What you are asked to do | Without adding or dropping anything, copy the entries below.

===== Task data

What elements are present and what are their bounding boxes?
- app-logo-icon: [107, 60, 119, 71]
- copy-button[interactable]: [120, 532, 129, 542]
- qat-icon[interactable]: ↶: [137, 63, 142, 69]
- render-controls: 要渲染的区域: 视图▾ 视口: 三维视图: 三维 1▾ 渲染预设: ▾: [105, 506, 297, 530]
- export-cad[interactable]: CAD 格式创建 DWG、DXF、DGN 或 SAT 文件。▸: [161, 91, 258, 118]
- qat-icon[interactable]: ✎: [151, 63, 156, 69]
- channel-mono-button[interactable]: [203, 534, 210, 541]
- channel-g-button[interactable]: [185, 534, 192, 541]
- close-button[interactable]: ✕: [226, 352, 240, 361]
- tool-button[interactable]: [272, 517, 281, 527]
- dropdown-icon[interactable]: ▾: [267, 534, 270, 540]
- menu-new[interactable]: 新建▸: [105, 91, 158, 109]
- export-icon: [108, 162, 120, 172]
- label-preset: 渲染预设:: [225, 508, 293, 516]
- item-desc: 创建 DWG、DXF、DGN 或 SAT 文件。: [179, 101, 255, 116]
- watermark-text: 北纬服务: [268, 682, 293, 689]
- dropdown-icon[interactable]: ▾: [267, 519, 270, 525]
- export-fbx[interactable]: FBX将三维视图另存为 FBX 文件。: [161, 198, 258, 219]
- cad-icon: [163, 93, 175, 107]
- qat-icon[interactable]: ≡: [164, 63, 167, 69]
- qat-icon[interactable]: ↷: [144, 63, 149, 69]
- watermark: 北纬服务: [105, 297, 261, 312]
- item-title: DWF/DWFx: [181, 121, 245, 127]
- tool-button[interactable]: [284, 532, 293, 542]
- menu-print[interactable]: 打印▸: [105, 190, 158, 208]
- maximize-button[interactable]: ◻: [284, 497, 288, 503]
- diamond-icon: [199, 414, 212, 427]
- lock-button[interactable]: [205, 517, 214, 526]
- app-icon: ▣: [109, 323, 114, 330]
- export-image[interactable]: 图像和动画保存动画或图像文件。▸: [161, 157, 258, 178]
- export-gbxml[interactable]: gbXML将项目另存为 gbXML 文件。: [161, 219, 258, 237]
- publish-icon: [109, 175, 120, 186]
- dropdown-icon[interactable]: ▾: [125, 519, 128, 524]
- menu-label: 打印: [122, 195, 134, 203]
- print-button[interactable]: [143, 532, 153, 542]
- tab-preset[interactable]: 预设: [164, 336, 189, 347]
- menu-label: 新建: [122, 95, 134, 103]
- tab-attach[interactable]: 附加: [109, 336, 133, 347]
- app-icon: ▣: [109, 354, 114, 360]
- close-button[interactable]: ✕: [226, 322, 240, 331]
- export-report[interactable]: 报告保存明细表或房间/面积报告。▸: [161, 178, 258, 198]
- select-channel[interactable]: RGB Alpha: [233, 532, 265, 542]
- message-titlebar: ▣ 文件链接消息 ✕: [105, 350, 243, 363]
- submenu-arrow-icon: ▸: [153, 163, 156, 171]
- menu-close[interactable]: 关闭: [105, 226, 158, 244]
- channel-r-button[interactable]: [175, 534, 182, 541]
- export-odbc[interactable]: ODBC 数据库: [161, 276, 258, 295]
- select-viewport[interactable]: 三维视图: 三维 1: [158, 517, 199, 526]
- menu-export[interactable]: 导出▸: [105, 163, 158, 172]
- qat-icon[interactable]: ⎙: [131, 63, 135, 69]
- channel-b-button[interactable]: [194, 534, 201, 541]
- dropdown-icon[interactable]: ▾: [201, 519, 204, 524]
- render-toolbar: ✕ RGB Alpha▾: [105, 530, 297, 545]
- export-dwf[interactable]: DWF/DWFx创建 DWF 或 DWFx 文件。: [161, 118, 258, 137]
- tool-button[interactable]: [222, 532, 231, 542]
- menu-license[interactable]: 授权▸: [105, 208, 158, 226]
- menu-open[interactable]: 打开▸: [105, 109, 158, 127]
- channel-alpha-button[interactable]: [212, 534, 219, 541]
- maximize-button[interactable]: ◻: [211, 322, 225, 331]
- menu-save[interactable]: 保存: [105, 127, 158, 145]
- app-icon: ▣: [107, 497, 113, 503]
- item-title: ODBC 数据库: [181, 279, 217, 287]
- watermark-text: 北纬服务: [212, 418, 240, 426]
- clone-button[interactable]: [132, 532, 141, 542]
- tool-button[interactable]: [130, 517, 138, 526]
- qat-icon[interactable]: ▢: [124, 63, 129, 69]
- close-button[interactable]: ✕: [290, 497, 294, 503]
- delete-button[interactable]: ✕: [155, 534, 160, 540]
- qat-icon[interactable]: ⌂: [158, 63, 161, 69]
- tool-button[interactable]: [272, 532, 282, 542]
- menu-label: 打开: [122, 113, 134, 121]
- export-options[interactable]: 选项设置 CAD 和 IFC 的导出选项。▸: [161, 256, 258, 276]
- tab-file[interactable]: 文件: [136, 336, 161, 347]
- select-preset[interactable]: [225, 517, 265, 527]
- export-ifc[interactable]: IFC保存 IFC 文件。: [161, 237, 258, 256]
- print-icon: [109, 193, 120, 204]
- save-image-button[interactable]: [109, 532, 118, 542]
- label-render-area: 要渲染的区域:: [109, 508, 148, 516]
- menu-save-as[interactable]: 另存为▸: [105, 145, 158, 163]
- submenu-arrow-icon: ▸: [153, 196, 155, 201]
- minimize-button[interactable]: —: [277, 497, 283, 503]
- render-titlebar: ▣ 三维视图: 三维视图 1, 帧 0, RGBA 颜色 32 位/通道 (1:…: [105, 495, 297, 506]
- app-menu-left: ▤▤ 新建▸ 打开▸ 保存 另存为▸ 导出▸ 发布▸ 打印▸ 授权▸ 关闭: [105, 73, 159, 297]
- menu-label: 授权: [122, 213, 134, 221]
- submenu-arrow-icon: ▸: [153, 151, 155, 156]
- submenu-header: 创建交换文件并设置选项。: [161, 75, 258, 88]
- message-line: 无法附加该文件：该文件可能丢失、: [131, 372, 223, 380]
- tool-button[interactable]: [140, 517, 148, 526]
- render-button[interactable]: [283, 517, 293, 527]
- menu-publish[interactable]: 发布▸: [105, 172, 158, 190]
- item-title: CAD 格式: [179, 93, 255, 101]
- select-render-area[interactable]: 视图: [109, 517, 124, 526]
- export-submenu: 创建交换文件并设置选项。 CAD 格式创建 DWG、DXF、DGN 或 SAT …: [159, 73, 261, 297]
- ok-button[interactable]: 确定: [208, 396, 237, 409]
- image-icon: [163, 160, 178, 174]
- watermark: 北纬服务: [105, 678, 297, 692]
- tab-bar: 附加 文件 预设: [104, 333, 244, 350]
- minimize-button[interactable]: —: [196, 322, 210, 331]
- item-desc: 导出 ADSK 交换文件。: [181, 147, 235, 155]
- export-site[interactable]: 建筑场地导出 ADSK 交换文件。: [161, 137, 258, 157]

==========

Result |
What elements are present and what are their bounding boxes?
- app-logo-icon: [107, 60, 119, 71]
- copy-button[interactable]: [120, 532, 129, 542]
- qat-icon[interactable]: ↶: [137, 63, 142, 69]
- render-controls: 要渲染的区域: 视图▾ 视口: 三维视图: 三维 1▾ 渲染预设: ▾: [105, 506, 297, 530]
- export-cad[interactable]: CAD 格式创建 DWG、DXF、DGN 或 SAT 文件。▸: [161, 91, 258, 118]
- qat-icon[interactable]: ✎: [151, 63, 156, 69]
- channel-mono-button[interactable]: [203, 534, 210, 541]
- channel-g-button[interactable]: [185, 534, 192, 541]
- close-button[interactable]: ✕: [226, 352, 240, 361]
- tool-button[interactable]: [272, 517, 281, 527]
- dropdown-icon[interactable]: ▾: [267, 534, 270, 540]
- menu-new[interactable]: 新建▸: [105, 91, 158, 109]
- export-icon: [108, 162, 120, 172]
- label-preset: 渲染预设:: [225, 508, 293, 516]
- item-desc: 创建 DWG、DXF、DGN 或 SAT 文件。: [179, 101, 255, 116]
- watermark-text: 北纬服务: [268, 682, 293, 689]
- dropdown-icon[interactable]: ▾: [267, 519, 270, 525]
- export-fbx[interactable]: FBX将三维视图另存为 FBX 文件。: [161, 198, 258, 219]
- cad-icon: [163, 93, 175, 107]
- qat-icon[interactable]: ≡: [164, 63, 167, 69]
- qat-icon[interactable]: ↷: [144, 63, 149, 69]
- watermark: 北纬服务: [105, 297, 261, 312]
- item-title: DWF/DWFx: [181, 121, 245, 127]
- tool-button[interactable]: [284, 532, 293, 542]
- menu-print[interactable]: 打印▸: [105, 190, 158, 208]
- maximize-button[interactable]: ◻: [284, 497, 288, 503]
- diamond-icon: [199, 414, 212, 427]
- lock-button[interactable]: [205, 517, 214, 526]
- app-icon: ▣: [109, 323, 114, 330]
- export-image[interactable]: 图像和动画保存动画或图像文件。▸: [161, 157, 258, 178]
- export-gbxml[interactable]: gbXML将项目另存为 gbXML 文件。: [161, 219, 258, 237]
- publish-icon: [109, 175, 120, 186]
- dropdown-icon[interactable]: ▾: [125, 519, 128, 524]
- menu-label: 打印: [122, 195, 134, 203]
- print-button[interactable]: [143, 532, 153, 542]
- tab-preset[interactable]: 预设: [164, 336, 189, 347]
- menu-label: 新建: [122, 95, 134, 103]
- tab-attach[interactable]: 附加: [109, 336, 133, 347]
- app-icon: ▣: [109, 354, 114, 360]
- close-button[interactable]: ✕: [226, 322, 240, 331]
- export-report[interactable]: 报告保存明细表或房间/面积报告。▸: [161, 178, 258, 198]
- select-channel[interactable]: RGB Alpha: [233, 532, 265, 542]
- message-titlebar: ▣ 文件链接消息 ✕: [105, 350, 243, 363]
- submenu-arrow-icon: ▸: [153, 163, 156, 171]
- menu-close[interactable]: 关闭: [105, 226, 158, 244]
- channel-r-button[interactable]: [175, 534, 182, 541]
- export-odbc[interactable]: ODBC 数据库: [161, 276, 258, 295]
- select-viewport[interactable]: 三维视图: 三维 1: [158, 517, 199, 526]
- menu-export[interactable]: 导出▸: [105, 163, 158, 172]
- qat-icon[interactable]: ⎙: [131, 63, 135, 69]
- channel-b-button[interactable]: [194, 534, 201, 541]
- dropdown-icon[interactable]: ▾: [201, 519, 204, 524]
- render-toolbar: ✕ RGB Alpha▾: [105, 530, 297, 545]
- export-dwf[interactable]: DWF/DWFx创建 DWF 或 DWFx 文件。: [161, 118, 258, 137]
- tool-button[interactable]: [222, 532, 231, 542]
- menu-license[interactable]: 授权▸: [105, 208, 158, 226]
- menu-open[interactable]: 打开▸: [105, 109, 158, 127]
- channel-alpha-button[interactable]: [212, 534, 219, 541]
- maximize-button[interactable]: ◻: [211, 322, 225, 331]
- menu-save[interactable]: 保存: [105, 127, 158, 145]
- app-icon: ▣: [107, 497, 113, 503]
- item-title: ODBC 数据库: [181, 279, 217, 287]
- watermark-text: 北纬服务: [212, 418, 240, 426]
- clone-button[interactable]: [132, 532, 141, 542]
- tool-button[interactable]: [130, 517, 138, 526]
- qat-icon[interactable]: ▢: [124, 63, 129, 69]
- close-button[interactable]: ✕: [290, 497, 294, 503]
- delete-button[interactable]: ✕: [155, 534, 160, 540]
- qat-icon[interactable]: ⌂: [158, 63, 161, 69]
- tool-button[interactable]: [272, 532, 282, 542]
- menu-label: 打开: [122, 113, 134, 121]
- export-options[interactable]: 选项设置 CAD 和 IFC 的导出选项。▸: [161, 256, 258, 276]
- tab-file[interactable]: 文件: [136, 336, 161, 347]
- select-preset[interactable]: [225, 517, 265, 527]
- export-ifc[interactable]: IFC保存 IFC 文件。: [161, 237, 258, 256]
- print-icon: [109, 193, 120, 204]
- save-image-button[interactable]: [109, 532, 118, 542]
- label-render-area: 要渲染的区域:: [109, 508, 148, 516]
- menu-save-as[interactable]: 另存为▸: [105, 145, 158, 163]
- submenu-arrow-icon: ▸: [153, 196, 155, 201]
- minimize-button[interactable]: —: [277, 497, 283, 503]
- render-titlebar: ▣ 三维视图: 三维视图 1, 帧 0, RGBA 颜色 32 位/通道 (1:…: [105, 495, 297, 506]
- app-menu-left: ▤▤ 新建▸ 打开▸ 保存 另存为▸ 导出▸ 发布▸ 打印▸ 授权▸ 关闭: [105, 73, 159, 297]
- menu-label: 授权: [122, 213, 134, 221]
- submenu-arrow-icon: ▸: [153, 151, 155, 156]
- submenu-header: 创建交换文件并设置选项。: [161, 75, 258, 88]
- message-line: 无法附加该文件：该文件可能丢失、: [131, 372, 223, 380]
- tool-button[interactable]: [140, 517, 148, 526]
- render-button[interactable]: [283, 517, 293, 527]
- menu-publish[interactable]: 发布▸: [105, 172, 158, 190]
- item-title: CAD 格式: [179, 93, 255, 101]
- select-render-area[interactable]: 视图: [109, 517, 124, 526]
- export-submenu: 创建交换文件并设置选项。 CAD 格式创建 DWG、DXF、DGN 或 SAT …: [159, 73, 261, 297]
- ok-button[interactable]: 确定: [208, 396, 237, 409]
- image-icon: [163, 160, 178, 174]
- watermark: 北纬服务: [105, 678, 297, 692]
- tab-bar: 附加 文件 预设: [104, 333, 244, 350]
- minimize-button[interactable]: —: [196, 322, 210, 331]
- item-desc: 导出 ADSK 交换文件。: [181, 147, 235, 155]
- export-site[interactable]: 建筑场地导出 ADSK 交换文件。: [161, 137, 258, 157]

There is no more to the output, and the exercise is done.